50 years on: Residents who watched fire destroy church commemorate rebuild with stained glass window

Video: ESCAPE group is making a window for an Eastwood church.

Nottinghamshire residents who watched a fire destroy a church more than 50 years ago are commemorating its rebuild half a century on.

St Mary’s Church, in Eastwood, was destroyed after two 15-year-old boys set it alight in March 1963.

The demolition of the remains of the old church took place early in 1966 and the rebuilding process began soon after.

Community group ESCAPE, standing for Eastwood Senior Citizens Arts Project Enterprise, is helping to celebrate the 50-year anniversary of the rebuilding of the church by creating a stained glass window.

The group is made up of elderly women who come together to create pieces of stained glass.

The planned design of the window.

Their work features in the Queen’s Medical Centre and the Defence of Geneva’s European Parliament.

And they are now creating the window, which is one-metre-square, to be installed in the entrance of the Eastwood church.

The window includes a dove representing peace and the 50 coloured leaves on the Tree of Life.

Valerie Beecham watched the fire destroy the church and is helping the create the window.

She said: “I always wanted to have a go.
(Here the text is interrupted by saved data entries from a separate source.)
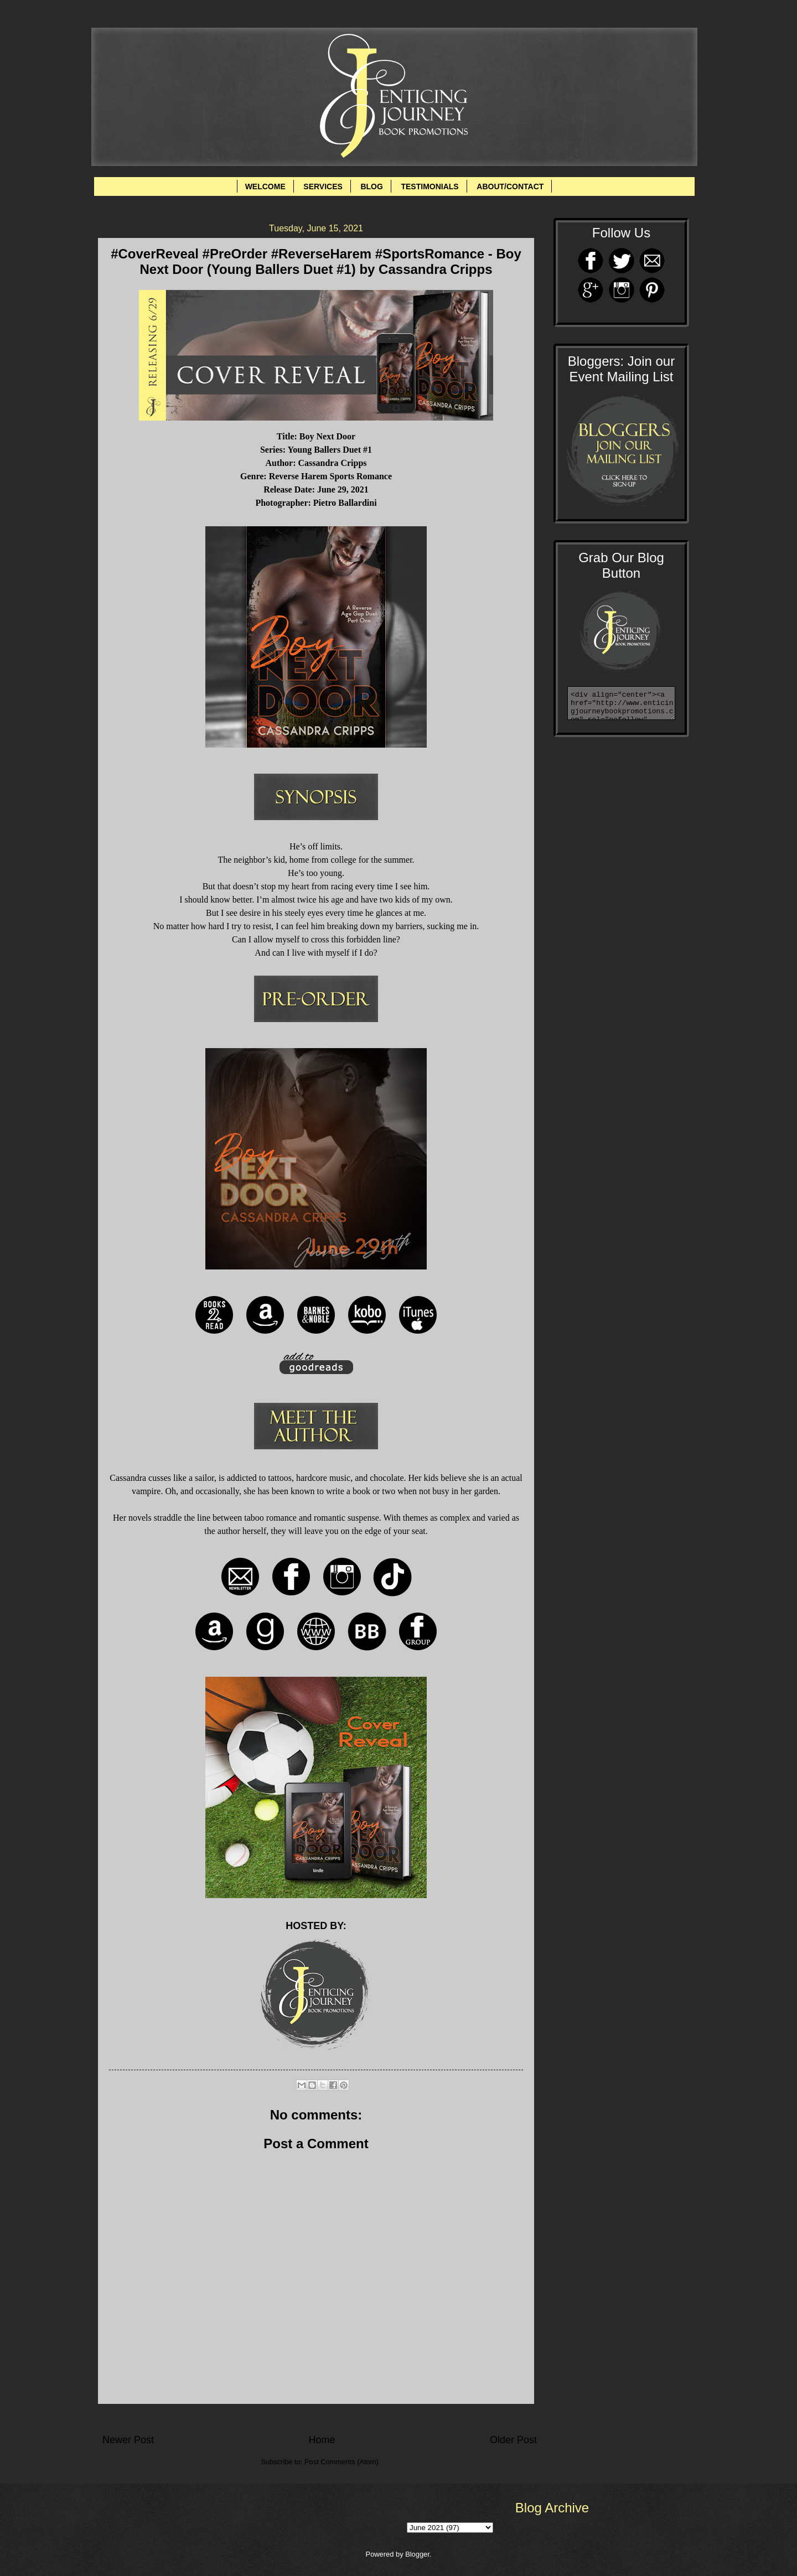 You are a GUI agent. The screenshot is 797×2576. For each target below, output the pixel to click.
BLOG (371, 186)
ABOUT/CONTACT (510, 186)
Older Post (513, 2439)
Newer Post (128, 2439)
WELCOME (265, 186)
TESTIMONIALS (429, 186)
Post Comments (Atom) (341, 2462)
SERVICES (323, 186)
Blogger (417, 2554)
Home (321, 2439) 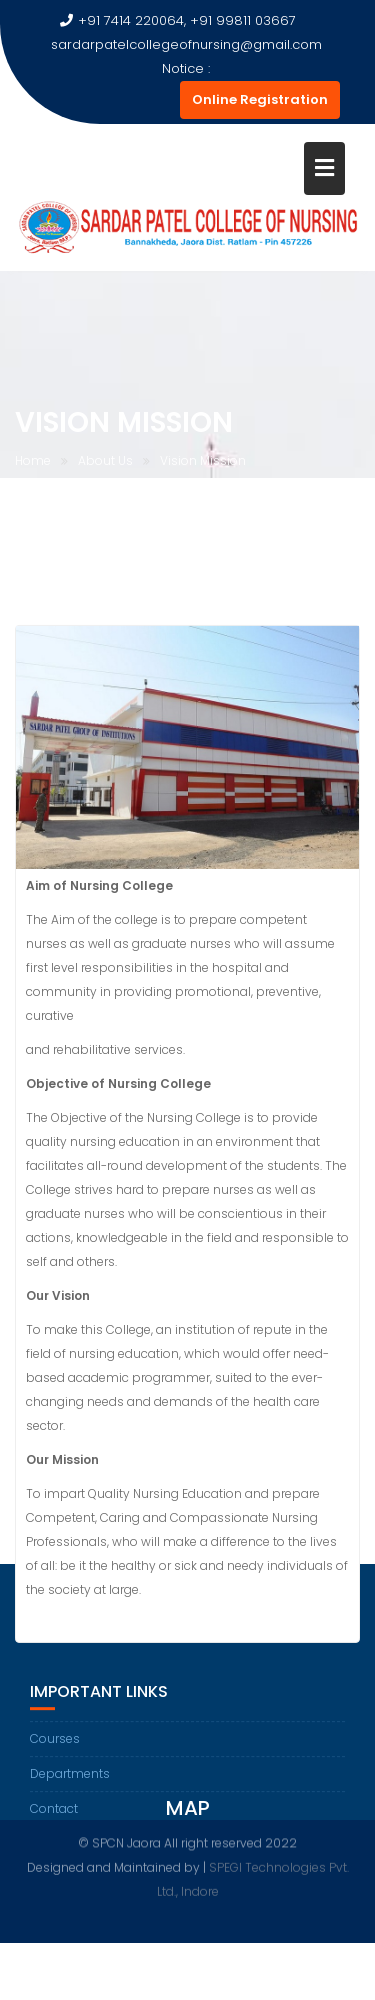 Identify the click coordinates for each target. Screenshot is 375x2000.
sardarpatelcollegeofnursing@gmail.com (177, 44)
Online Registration (260, 99)
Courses (55, 1756) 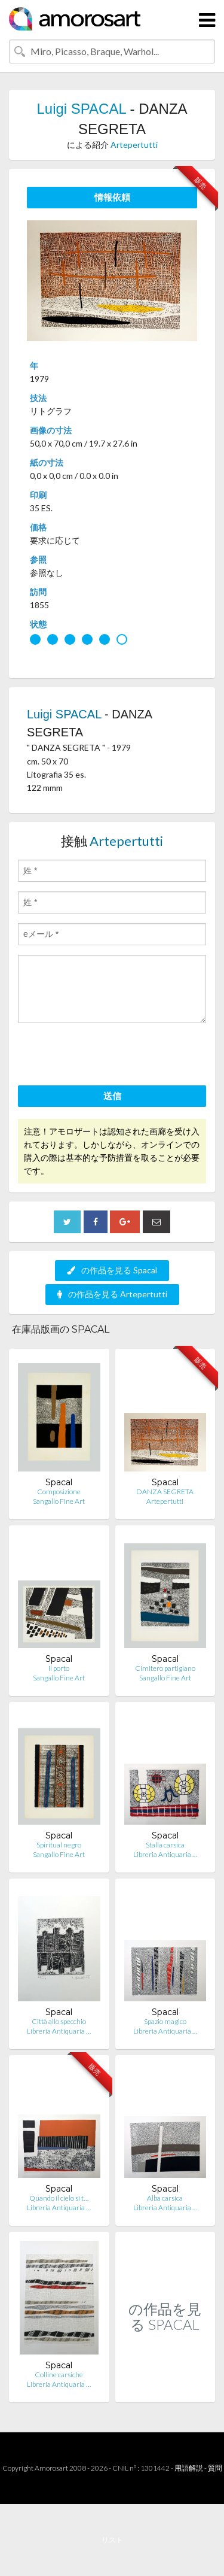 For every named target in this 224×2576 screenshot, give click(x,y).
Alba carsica (165, 2197)
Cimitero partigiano (165, 1668)
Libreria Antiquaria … (165, 1854)
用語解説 (188, 2467)
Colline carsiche (59, 2374)
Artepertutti (134, 144)
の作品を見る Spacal (112, 1270)
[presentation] (109, 1056)
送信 (112, 1095)
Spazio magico (165, 2021)
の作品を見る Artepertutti (112, 1294)
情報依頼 (112, 197)
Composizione (59, 1491)
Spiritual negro (58, 1844)
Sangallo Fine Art (59, 1501)
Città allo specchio (59, 2021)
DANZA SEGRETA (165, 1491)
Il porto (58, 1668)
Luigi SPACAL (80, 109)
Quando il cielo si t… (58, 2197)
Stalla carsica (165, 1844) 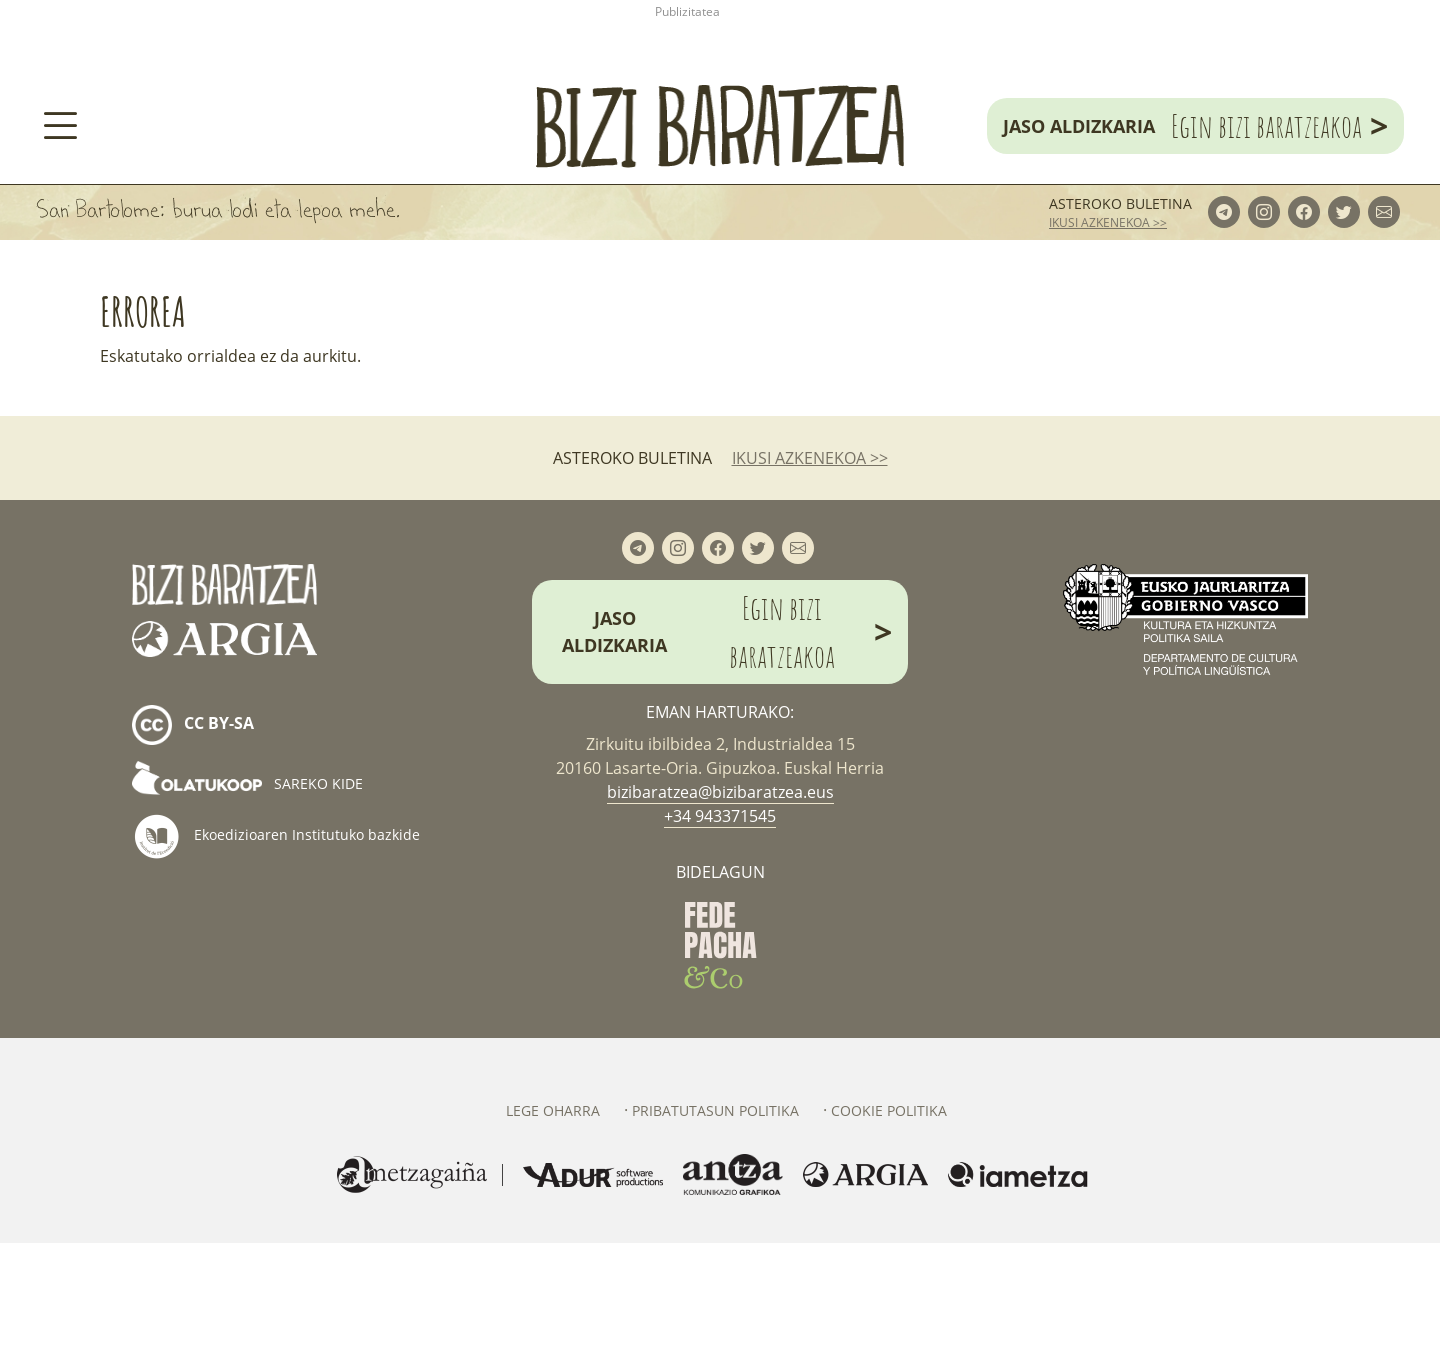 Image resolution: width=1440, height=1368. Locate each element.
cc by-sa (193, 850)
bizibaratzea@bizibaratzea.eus (720, 917)
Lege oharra (553, 1235)
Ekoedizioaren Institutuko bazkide (276, 961)
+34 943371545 (720, 941)
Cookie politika (889, 1235)
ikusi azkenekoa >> (1108, 347)
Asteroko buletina (1120, 328)
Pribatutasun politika (715, 1235)
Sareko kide (247, 908) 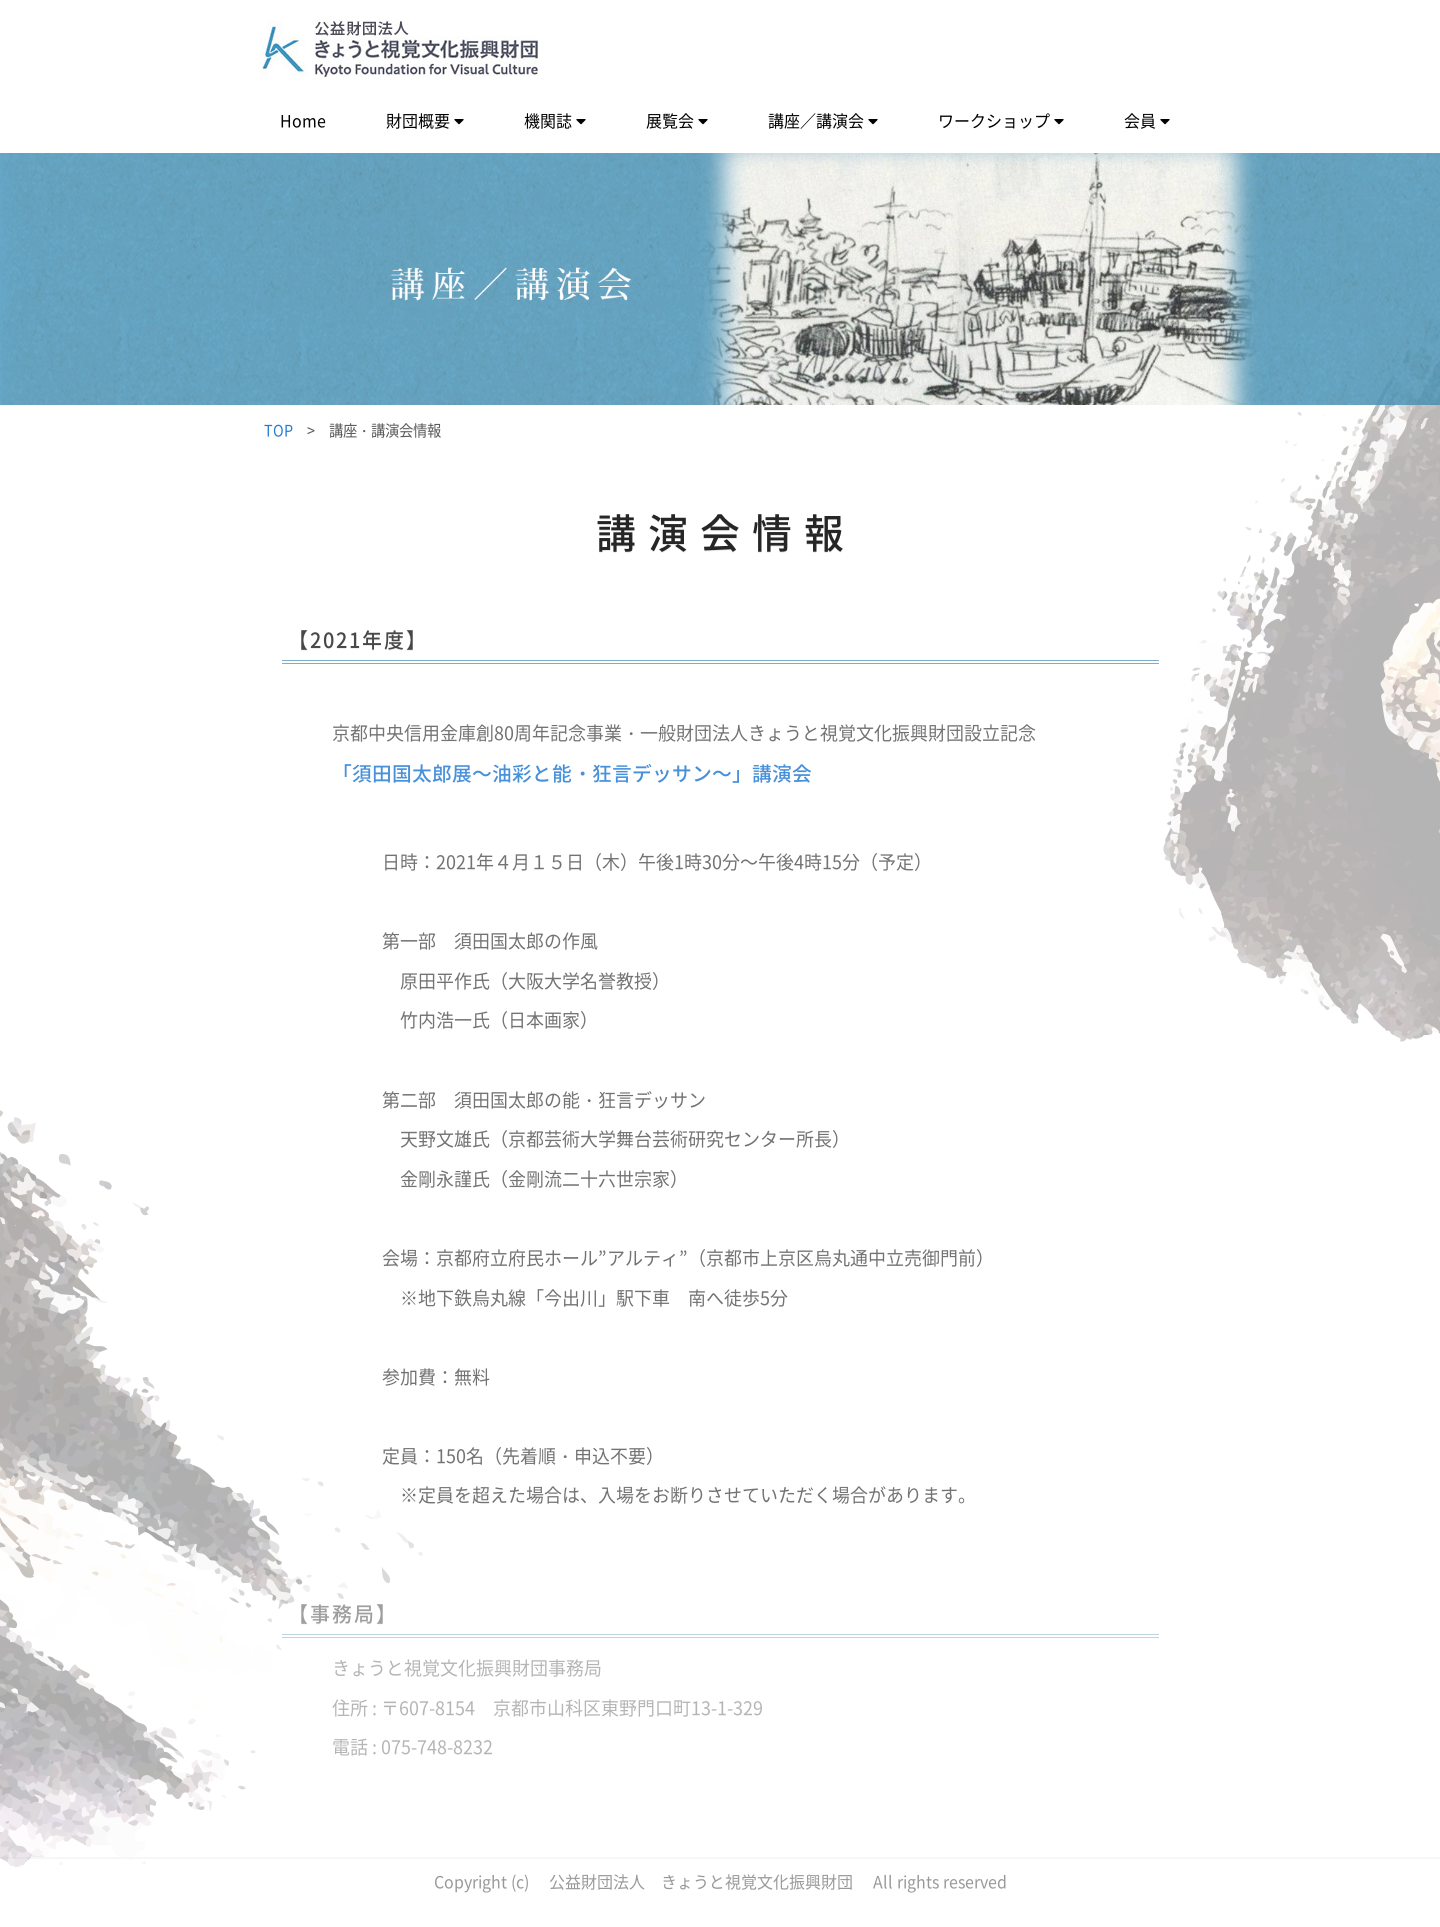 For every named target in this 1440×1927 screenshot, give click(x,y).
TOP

It’s so easy and therapeutic. It’s really encouraging as it shows you things you thought you couldn’t do.

The window which is being made.

“I went out in the evening and I could smell varnish burning. I came back and said it smelled like a bonfire.

“When I went to work the following morning and came up Church Street, the church was smouldering. There were wet hymn books, it was really awful.”

Jean Kirkham also witnessed the church go up in flames.

She added: “I was a very young teenage, I was at home. I could see it from where I lived. They couldn’t put it out immediately.”

The ESCAPE group is meeting every Thursday for 10 weeks to get together and create the window.

Stella Chadwick, artist and leader of the project, said: “The ESCAPE group is for elderly women who want to escape the isolation of being stuck at home.

“The outside of the window is based on some stonework that’s in the church. I’ve put some colour in it to warm it up. The tree is the Tree of Life and the leaves actually represent healing which is a very nice meaning for it. And also we’ve got the Dove of Peace.

“The idea is we want as many people as possible. In the end you finish with this window which is the product of lots of people’s works. Even if you’ve put foil around one piece of glass, you’ve been part of making that window and it’s integral to the window.”

The work that goes into creating the stained glass window includes glass cutting, grinding, copper foiling and soldering.